She rubbed her fingers together as she walked past a few other stalls of homemade beauty products, more soap vendors than she could count, a few here and there selling their own shampoo and deodorant. Her thumb and index finger slid together on the greasy residue of the body butter. She would need to wash her hands when she got home, she thought. The same way she would need to go home and apply real deodorant if she were to waste her money on one of those silly crystals the vendor on her left was selling. The shampoo she sniffed had a saccharine sweetness covering its medicinal core, while a lotion she had sampled had a whiff of artificial florals that smelled like a decade old potpourri.

You would be able to sell circles around some of these vendors. There's no one here with your skill. No one who respects the craft the way you do, no one who could match you in quality.

She didn't know where the voice came from. It certainly didn't belong to her. Yet, somehow, it rattled through her head as if she herself had spoken the words aloud, and once the thought was placed there, Ladybug found she was unable to focus on anything else.

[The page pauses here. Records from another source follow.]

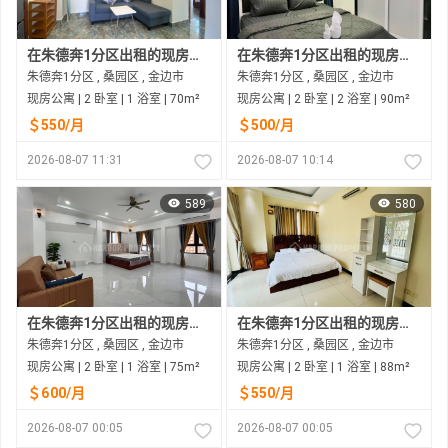
在朱德奔1分区出租的现房公寓
在朱德奔1分区出租的现房公寓
朱德奔1分区 , 桑园区 , 金边市
朱德奔1分区 , 桑园区 , 金边市
现房公寓 | 2 卧室 | 1 浴室 | 70m²
现房公寓 | 2 卧室 | 2 浴室 | 90m²
＄550/月
＄500/月
2026-08-07 11:31
2026-08-07 10:14
589
580
在朱德奔1分区出租的现房公寓
在朱德奔1分区出租的现房公寓
朱德奔1分区 , 桑园区 , 金边市
朱德奔1分区 , 桑园区 , 金边市
现房公寓 | 2 卧室 | 1 浴室 | 75m²
现房公寓 | 2 卧室 | 1 浴室 | 88m²
＄600/月
＄550/月
2026-08-07 00:05
2026-08-07 00:05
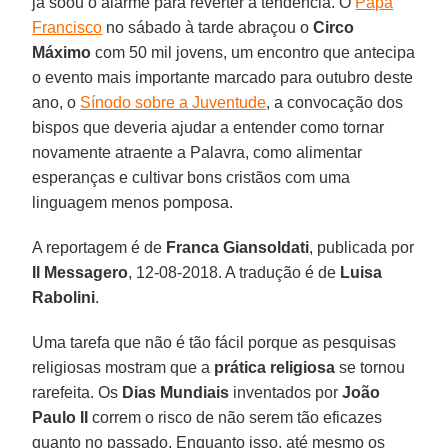
já soou o alarme para reverter a tendência. O
Papa
Francisco
no sábado à tarde abraçou o
Circo
Máximo
com 50 mil jovens, um encontro que antecipa
o evento mais importante marcado para outubro deste
ano, o
Sínodo sobre a Juventude
, a convocação dos
bispos que deveria ajudar a entender como tornar
novamente atraente a Palavra, como alimentar
esperanças e cultivar bons cristãos com uma
linguagem menos pomposa.
A reportagem é de
Franca Giansoldati
, publicada por
Il Messagero
, 12-08-2018. A tradução é de
Luisa
Rabolini
.
Uma tarefa que não é tão fácil porque as pesquisas
religiosas mostram que a
prática religiosa
se tornou
rarefeita. Os
Dias Mundiais
inventados por
João
Paulo II
correm o risco de não serem tão eficazes
quanto no passado. Enquanto isso, até mesmo os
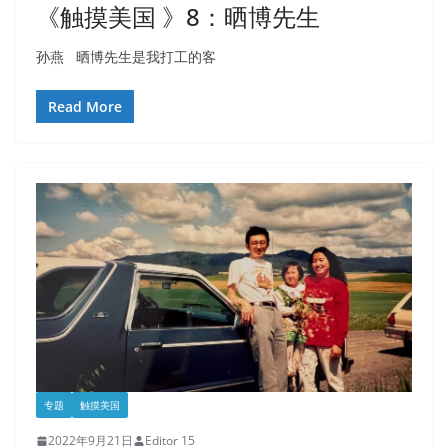
《触摸美国 》8：晒博先生
孙燕 晒博先生是我打工的客
Read More
专题
触摸美国
2022年9月21日
Editor 15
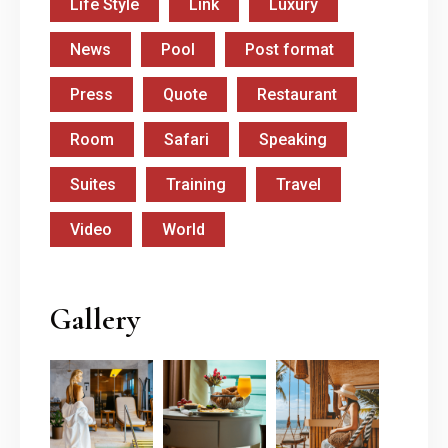
Life Style
Link
Luxury
News
Pool
Post format
Press
Quote
Restaurant
Room
Safari
Speaking
Suites
Training
Travel
Video
World
Gallery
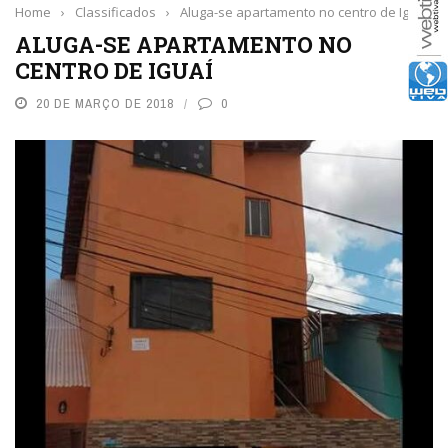
Home
›
Classificados
›
Aluga-se apartamento no centro de Iguaí
ALUGA-SE APARTAMENTO NO
CENTRO DE IGUAÍ
20 DE MARÇO DE 2018
0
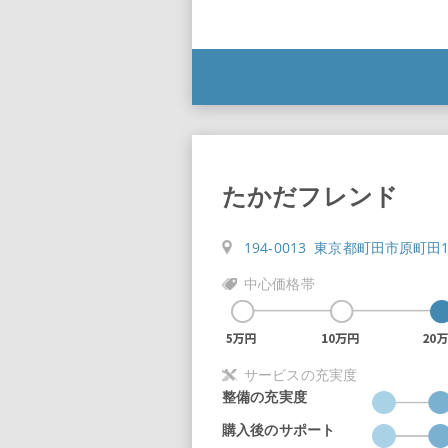
たかだフレンド
194-0013 東京都町田市原町田
中心価格帯
サービスの充実度
整備の充実度
購入後のサポート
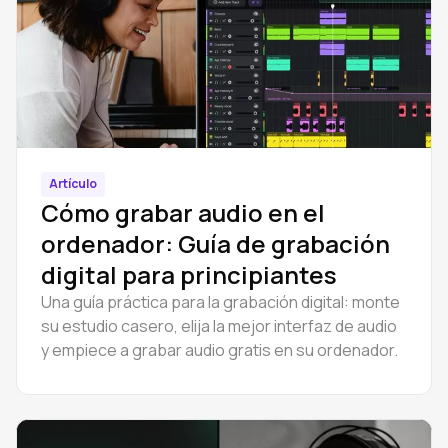
Artículo
Cómo grabar audio en el
ordenador: Guía de grabación
digital para principiantes
Una guía práctica para la grabación digital: monte
su estudio casero, elija la mejor interfaz de audio
y empiece a grabar audio gratis en su ordenador.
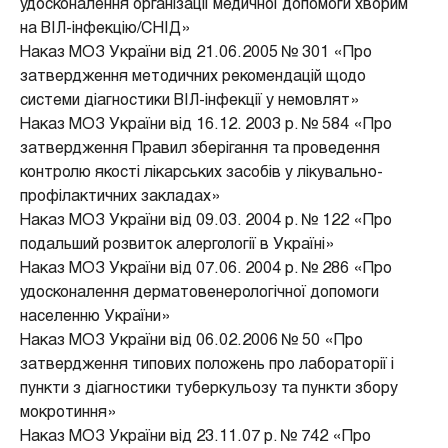
удосконалення організації медичної допомоги хворим
на ВІЛ-інфекцію/СНІД»
Наказ МОЗ України від 21.06.2005 № 301 «Про
затвердження методичних рекомендацій щодо
системи діагностики ВІЛ-інфекції у немовлят»
Наказ МОЗ України від 16.12. 2003 р. № 584 «Про
затвердження Правил зберігання та проведення
контролю якості лікарських засобів у лікувально-
профілактичних закладах»
Наказ МОЗ України від 09.03. 2004 р. № 122 «Про
подальший розвиток алергології в Україні»
Наказ МОЗ України від 07.06. 2004 р. № 286 «Про
удосконалення дерматовенерологічної допомоги
населенню України»
Наказ МОЗ України від 06.02.2006 № 50 «Про
затвердження типових положень про лабораторії і
пункти з діагностики туберкульозу та пункти збору
мокротиння»
Наказ МОЗ України від 23.11.07 р. № 742 «Про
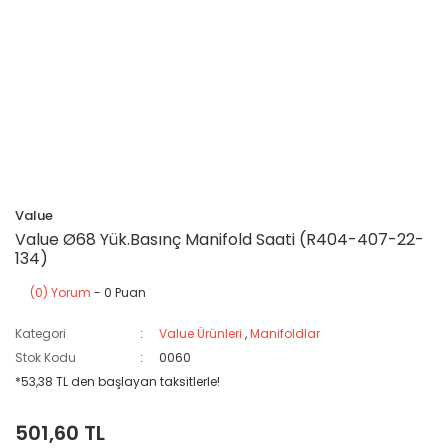
Value
Value Ø68 Yük.Basınç Manifold Saati (R404-407-22-
134)
(0) Yorum
- 0 Puan
Kategori
Value Ürünleri
,
Manifoldlar
Stok Kodu
0060
*53,38 TL den başlayan taksitlerle!
501,60 TL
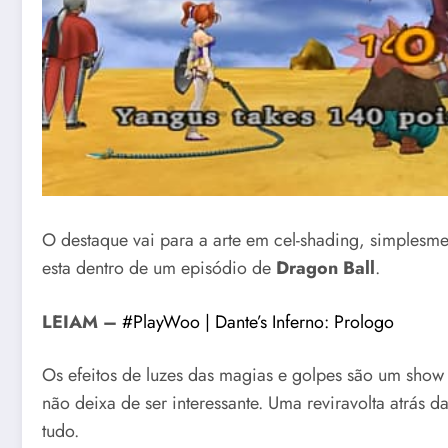
O destaque vai para a arte em cel-shading, simplesme
esta dentro de um episódio de
Dragon Ball
.
LEIAM –
#PlayWoo | Dante’s Inferno: Prologo
Os efeitos de luzes das magias e golpes são um show a
não deixa de ser interessante. Uma reviravolta atrás 
tudo.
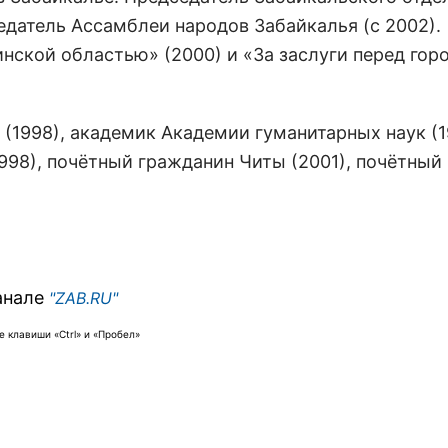
едатель Ассамблеи народов Забайкалья (с 2002).
нской областью» (2000) и «За заслуги перед гор
 (1998), академик Академии гуманитарных наук (1
98), почётный гражданин Читы (2001), почётный
анале
"ZAB.RU"
 клавиши «Ctrl» и «Пробел»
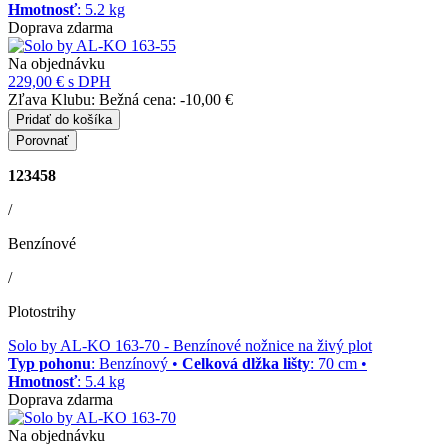
Hmotnosť
: 5.2 kg
Doprava zdarma
Na objednávku
229,00 €
s DPH
Zľava Klubu:
Bežná cena:
-10,00 €
Pridať do košíka
Porovnať
123458
/
Benzínové
/
Plotostrihy
Solo by AL-KO 163-70
- Benzínové nožnice na živý plot
Typ pohonu
: Benzínový •
Celková dlžka lišty
: 70 cm •
Hmotnosť
: 5.4 kg
Doprava zdarma
Na objednávku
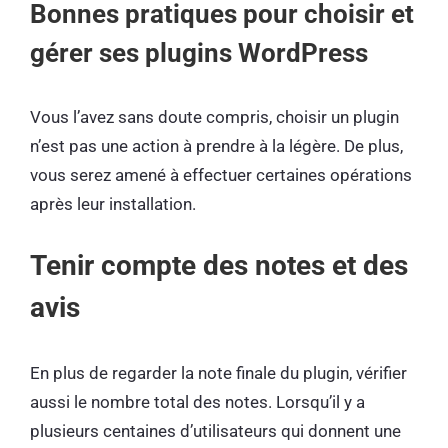
Bonnes pratiques pour choisir et
gérer ses plugins WordPress
Vous l’avez sans doute compris, choisir un plugin
n’est pas une action à prendre à la légère. De plus,
vous serez amené à effectuer certaines opérations
après leur installation.
Tenir compte des notes et des
avis
En plus de regarder la note finale du plugin, vérifier
aussi le nombre total des notes. Lorsqu’il y a
plusieurs centaines d’utilisateurs qui donnent une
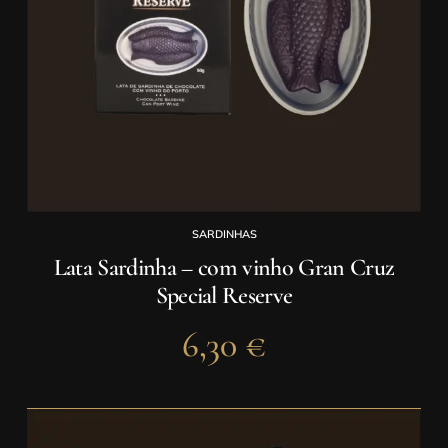
SARDINHAS
Lata Sardinha – com vinho Gran Cruz
Special Reserve
6,30
€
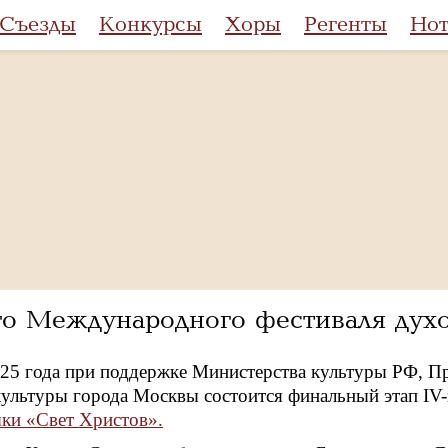
Съезды
Конкурсы
Хоры
Регенты
Но
о Международного фестиваля дух
025 года при поддержке Министерства культуры РФ, П
культуры города Москвы состоится финальный этап IV
ки «Свет Христов».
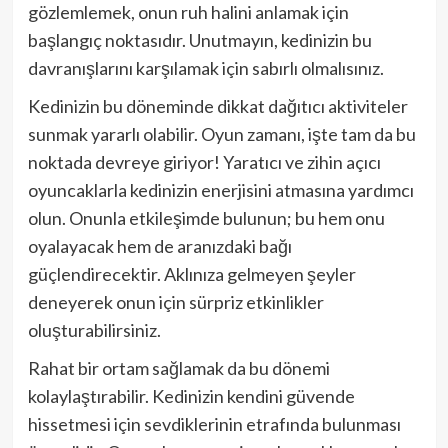
gözlemlemek, onun ruh halini anlamak için
başlangıç noktasıdır. Unutmayın, kedinizin bu
davranışlarını karşılamak için sabırlı olmalısınız.
Kedinizin bu döneminde dikkat dağıtıcı aktiviteler
sunmak yararlı olabilir. Oyun zamanı, işte tam da bu
noktada devreye giriyor! Yaratıcı ve zihin açıcı
oyuncaklarla kedinizin enerjisini atmasına yardımcı
olun. Onunla etkileşimde bulunun; bu hem onu
oyalayacak hem de aranızdaki bağı
güçlendirecektir. Aklınıza gelmeyen şeyler
deneyerek onun için sürpriz etkinlikler
oluşturabilirsiniz.
Rahat bir ortam sağlamak da bu dönemi
kolaylaştırabilir. Kedinizin kendini güvende
hissetmesi için sevdiklerinin etrafında bulunması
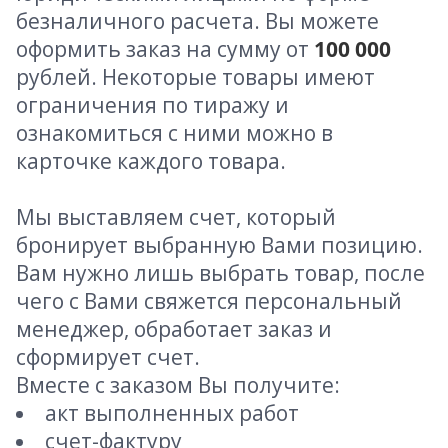
безналичного расчета. Вы можете
оформить заказ на сумму от
100 000
рублей. Некоторые товары имеют
ограничения по тиражу и
ознакомиться с ними можно в
карточке каждого товара.
Мы выставляем счет, который
бронирует выбранную Вами позицию.
Вам нужно лишь выбрать товар, после
чего с Вами свяжется персональный
менеджер, обработает заказ и
сформирует счет.
Вместе с заказом Вы получите:
акт выполненных работ
счет-фактуру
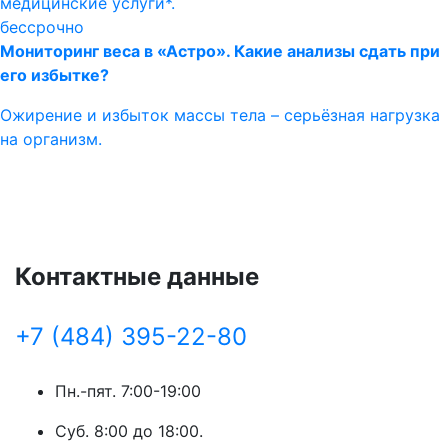
медицинские услуги*.
бессрочно
Мониторинг веса в «Астро». Какие анализы сдать при
его избытке?
Ожирение и избыток массы тела – серьёзная нагрузка
на организм.
Контактные данные
+7 (484) 395-22-80
Пн.-пят. 7:00-19:00
Суб. 8:00 до 18:00.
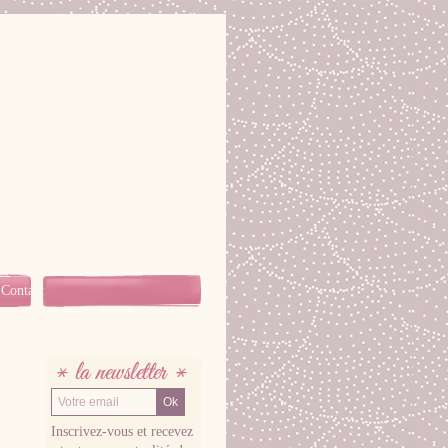
Contact
Blog
LA NEWSLETTER
Inscrivez-vous et recevez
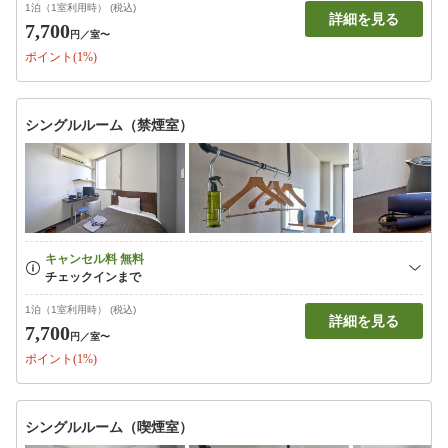
1泊（1室利用時） (税込)
詳細を見る
7,700
円
／室〜
ポイント(1%)
シングルルーム（禁煙室）
1泊（1室利用時） (税込)
詳細を見る
7,700
円
／室〜
ポイント(1%)
シングルルーム（喫煙室）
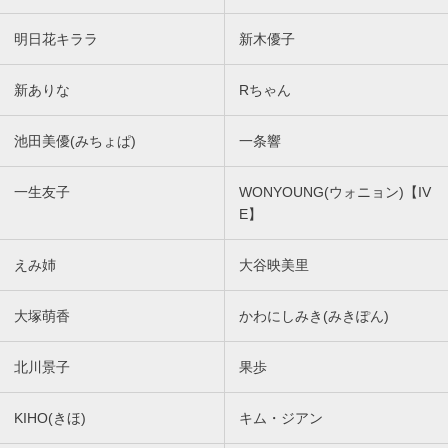
明日花キララ
新木優子
新ありな
Rちゃん
池田美優(みちょぱ)
一条響
一生友子
WONYOUNG(ウォニョン)【IV
E】
えみ姉
大谷映美里
大塚萌香
かわにしみき(みきぽん)
北川景子
果歩
KIHO(きほ)
キム・ジアン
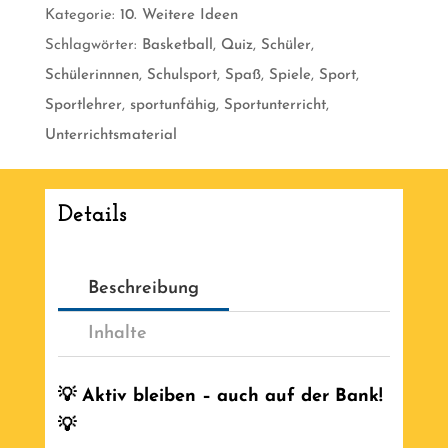
Kategorie:
10. Weitere Ideen
Banksitzer
Schlagwörter:
Basketball
,
Quiz
,
Schüler
,
[Digital]
Schülerinnnen
,
Schulsport
,
Spaß
,
Spiele
,
Sport
,
Menge
Sportlehrer
,
sportunfähig
,
Sportunterricht
,
Unterrichtsmaterial
Details
Beschreibung
Inhalte
💡 Aktiv bleiben – auch auf der Bank!
💡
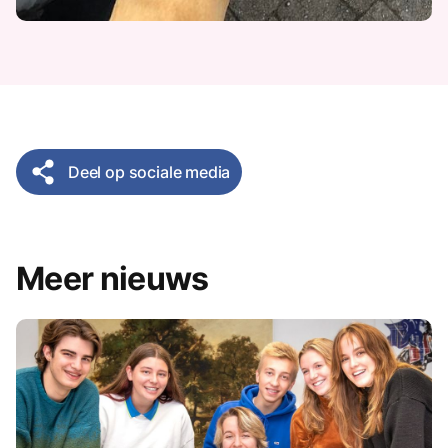
Deel op sociale media
Meer nieuws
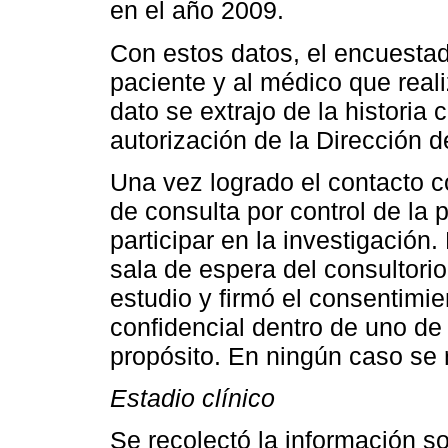
en el año 2009.
Con estos datos, el encuestad
paciente y al médico que real
dato se extrajo de la historia 
autorización de la Dirección d
Una vez logrado el contacto co
de consulta por control de la 
participar en la investigación.
sala de espera del consultorio
estudio y firmó el consentimie
confidencial dentro de uno de 
propósito. En ningún caso se r
Estadio clínico
Se recolectó la información so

She already concocted her own shampoos and lotions, lip balms that softened and healed, creams that brightened the complexion, salves for burns and abrasions and a baby's diaper rash. Even a stick that went on like a cream and dried to a powder finish, something she made for herself to slick onto her thighs on warm summer days to prevent chafing beneath her dress.

She crafted herbal steamers that could heal croup and coughs, medicinal crystals and soaks for sore muscles, all the things she made in her kitchen on a daily basis to fill her private orders. The items that overflowed her crowded shelves. Things she could make in her sleep. And that's not even getting into magical aids or serious spellwork.

She had no need to buy the old crone's dodgy love potion, for she could brew her own, more potent than any witch in Cambric Creek. After all, Araneaen venom was valuable for its anesthetic and aphrodisiac properties, and she had it on tap, right there in her attic. You would sell circles around these people without even trying.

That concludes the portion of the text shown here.